Exames no carro da mãe do estudante, Andréia Regina Bovo Pesseghini, de 36, cabo da PM, também constataram a presença de um par de luvas no automóvel. O veículo teria sido usado pelo estudante para ir à escola . Trata-se de mais um elemento que aponta para a autoria do crime e ajuda a polícia a explicar por que o teste do exame residuográfico na mão de Marcelo (que pode identificar a existência de pólvora na mão do atirador) deu negativo.

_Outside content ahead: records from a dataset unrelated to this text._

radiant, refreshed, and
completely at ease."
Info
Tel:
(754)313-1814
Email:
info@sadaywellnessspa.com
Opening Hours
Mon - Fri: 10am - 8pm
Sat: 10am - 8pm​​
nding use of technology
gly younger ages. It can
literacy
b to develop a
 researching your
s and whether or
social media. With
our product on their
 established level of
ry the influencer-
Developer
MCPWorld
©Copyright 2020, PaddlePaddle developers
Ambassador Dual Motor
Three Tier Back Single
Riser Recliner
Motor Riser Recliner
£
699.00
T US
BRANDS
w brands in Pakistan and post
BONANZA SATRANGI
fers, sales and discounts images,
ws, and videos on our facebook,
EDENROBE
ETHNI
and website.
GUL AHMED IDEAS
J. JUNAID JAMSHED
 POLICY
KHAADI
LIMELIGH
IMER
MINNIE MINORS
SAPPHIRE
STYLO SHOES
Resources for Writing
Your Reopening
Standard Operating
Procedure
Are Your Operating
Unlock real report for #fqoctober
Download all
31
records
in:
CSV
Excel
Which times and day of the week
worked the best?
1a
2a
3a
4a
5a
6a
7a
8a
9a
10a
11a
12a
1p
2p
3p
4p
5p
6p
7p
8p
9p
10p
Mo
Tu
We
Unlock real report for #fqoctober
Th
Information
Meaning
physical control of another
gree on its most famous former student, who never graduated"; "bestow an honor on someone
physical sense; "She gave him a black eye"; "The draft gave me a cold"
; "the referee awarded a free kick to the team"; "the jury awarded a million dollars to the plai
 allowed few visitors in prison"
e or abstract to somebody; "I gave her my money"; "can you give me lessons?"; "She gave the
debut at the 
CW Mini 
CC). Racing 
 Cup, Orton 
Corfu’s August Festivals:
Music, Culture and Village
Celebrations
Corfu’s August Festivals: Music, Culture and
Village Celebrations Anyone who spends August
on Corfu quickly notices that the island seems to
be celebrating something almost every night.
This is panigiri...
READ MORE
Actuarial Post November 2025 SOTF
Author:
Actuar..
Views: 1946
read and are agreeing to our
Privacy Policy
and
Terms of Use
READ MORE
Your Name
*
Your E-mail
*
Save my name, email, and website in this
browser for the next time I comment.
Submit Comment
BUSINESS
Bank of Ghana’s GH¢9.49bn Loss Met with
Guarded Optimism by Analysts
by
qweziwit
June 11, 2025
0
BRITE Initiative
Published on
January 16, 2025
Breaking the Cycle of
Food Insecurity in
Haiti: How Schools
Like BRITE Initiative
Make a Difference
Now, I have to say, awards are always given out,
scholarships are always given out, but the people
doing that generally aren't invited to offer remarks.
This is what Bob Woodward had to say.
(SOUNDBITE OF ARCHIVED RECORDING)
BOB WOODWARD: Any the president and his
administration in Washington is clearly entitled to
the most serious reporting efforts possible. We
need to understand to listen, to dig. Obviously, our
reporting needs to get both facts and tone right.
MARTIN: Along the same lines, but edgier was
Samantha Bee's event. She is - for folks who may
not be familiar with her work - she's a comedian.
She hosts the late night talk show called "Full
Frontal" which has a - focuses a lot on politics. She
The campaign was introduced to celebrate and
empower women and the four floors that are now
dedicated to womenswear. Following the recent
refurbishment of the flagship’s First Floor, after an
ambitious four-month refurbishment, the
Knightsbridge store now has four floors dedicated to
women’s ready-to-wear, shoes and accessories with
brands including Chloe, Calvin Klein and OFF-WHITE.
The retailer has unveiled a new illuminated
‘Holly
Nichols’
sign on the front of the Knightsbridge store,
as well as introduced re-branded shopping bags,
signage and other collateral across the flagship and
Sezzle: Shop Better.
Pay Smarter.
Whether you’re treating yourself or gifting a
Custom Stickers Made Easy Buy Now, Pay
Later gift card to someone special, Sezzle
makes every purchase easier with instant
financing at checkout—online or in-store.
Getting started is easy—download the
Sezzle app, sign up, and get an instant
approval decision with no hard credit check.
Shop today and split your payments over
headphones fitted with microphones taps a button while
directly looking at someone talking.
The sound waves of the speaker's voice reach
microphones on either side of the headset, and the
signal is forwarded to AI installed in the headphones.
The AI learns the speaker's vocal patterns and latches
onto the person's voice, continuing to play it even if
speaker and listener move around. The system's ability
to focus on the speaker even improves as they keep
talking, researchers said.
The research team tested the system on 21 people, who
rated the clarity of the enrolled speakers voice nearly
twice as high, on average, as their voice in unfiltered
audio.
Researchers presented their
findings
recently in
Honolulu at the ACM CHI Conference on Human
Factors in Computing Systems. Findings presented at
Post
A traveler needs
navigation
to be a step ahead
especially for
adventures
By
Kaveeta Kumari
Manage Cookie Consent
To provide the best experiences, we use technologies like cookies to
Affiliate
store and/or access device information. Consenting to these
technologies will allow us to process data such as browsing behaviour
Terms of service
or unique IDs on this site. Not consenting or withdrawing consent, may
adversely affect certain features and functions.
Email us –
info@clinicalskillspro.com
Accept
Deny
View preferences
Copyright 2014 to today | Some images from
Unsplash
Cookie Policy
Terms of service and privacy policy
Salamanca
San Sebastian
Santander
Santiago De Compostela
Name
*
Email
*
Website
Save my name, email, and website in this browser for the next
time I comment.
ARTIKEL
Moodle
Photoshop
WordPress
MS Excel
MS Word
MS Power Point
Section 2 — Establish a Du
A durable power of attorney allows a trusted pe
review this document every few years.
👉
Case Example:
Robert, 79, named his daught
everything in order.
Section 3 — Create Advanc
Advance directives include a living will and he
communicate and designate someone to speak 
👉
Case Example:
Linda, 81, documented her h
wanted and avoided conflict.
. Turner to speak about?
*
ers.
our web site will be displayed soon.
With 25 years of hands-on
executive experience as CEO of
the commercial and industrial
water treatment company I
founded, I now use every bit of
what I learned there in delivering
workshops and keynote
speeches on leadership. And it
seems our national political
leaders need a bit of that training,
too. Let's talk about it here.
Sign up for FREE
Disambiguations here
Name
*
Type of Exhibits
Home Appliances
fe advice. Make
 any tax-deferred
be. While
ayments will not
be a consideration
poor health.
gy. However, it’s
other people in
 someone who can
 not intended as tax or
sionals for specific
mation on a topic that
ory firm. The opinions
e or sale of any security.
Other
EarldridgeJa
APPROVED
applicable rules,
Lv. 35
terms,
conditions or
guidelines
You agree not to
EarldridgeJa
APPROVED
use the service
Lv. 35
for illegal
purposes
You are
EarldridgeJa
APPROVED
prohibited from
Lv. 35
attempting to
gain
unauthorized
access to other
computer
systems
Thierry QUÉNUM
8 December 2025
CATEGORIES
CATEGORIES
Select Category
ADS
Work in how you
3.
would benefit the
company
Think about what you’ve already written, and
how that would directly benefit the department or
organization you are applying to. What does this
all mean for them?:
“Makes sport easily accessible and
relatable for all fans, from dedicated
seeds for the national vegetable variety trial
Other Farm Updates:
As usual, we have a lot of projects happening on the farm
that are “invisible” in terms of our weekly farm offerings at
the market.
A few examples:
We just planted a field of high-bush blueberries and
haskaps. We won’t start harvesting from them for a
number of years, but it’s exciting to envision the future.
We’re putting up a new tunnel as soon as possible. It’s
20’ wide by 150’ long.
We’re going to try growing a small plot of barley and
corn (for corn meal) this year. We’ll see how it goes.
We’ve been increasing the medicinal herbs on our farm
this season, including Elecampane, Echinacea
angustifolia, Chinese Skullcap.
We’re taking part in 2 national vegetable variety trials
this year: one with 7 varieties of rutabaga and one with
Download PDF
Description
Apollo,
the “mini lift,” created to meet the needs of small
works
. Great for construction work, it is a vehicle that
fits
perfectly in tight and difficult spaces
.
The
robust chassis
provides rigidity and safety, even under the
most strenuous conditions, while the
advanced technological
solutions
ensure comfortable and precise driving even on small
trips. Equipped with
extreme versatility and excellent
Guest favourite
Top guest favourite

O depoimento do melhor amigo de Marcelo , também de 13 anos, foi decisivo para reforçar a suspeita de crime familiar seguido de suicídio. Ele tinha um plano, segundo o amigo: "matar os pais durante a noite, quando ninguém soubesse, fugir com o carro deles e morar em um lugar abandonado". Conforme o depoimento à polícia, o menino já havia repetido essa história várias vezes e voltara ao assunto recentemente.

Lacunas
Ainda há lacunas na investigação. A principal é como o menino conseguiu matar os quatro familiares sem despertar reação. A principal hipótese é que ele tenha sedado os parentes. Exames toxicológicos devem demorar um mês. O filho de uma das vítimas, a tia Bernadete Oliveira da Silva, de 55 anos, que foi o último a estar com a família antes do assassinato,  disse que a mãe sofria de depressão e por esse motivo passava temporadas com a irmã mais velha, Benedita de Oliveira Bovo, de 67 anos, avó de Marcelo. Para a polícia, a informação ajudaria a explicar por que as duas não acordaram durante os disparos. Elas poderiam estar em sono profundo sob efeito de remédios. As duas foram encontradas mortas e cobertas.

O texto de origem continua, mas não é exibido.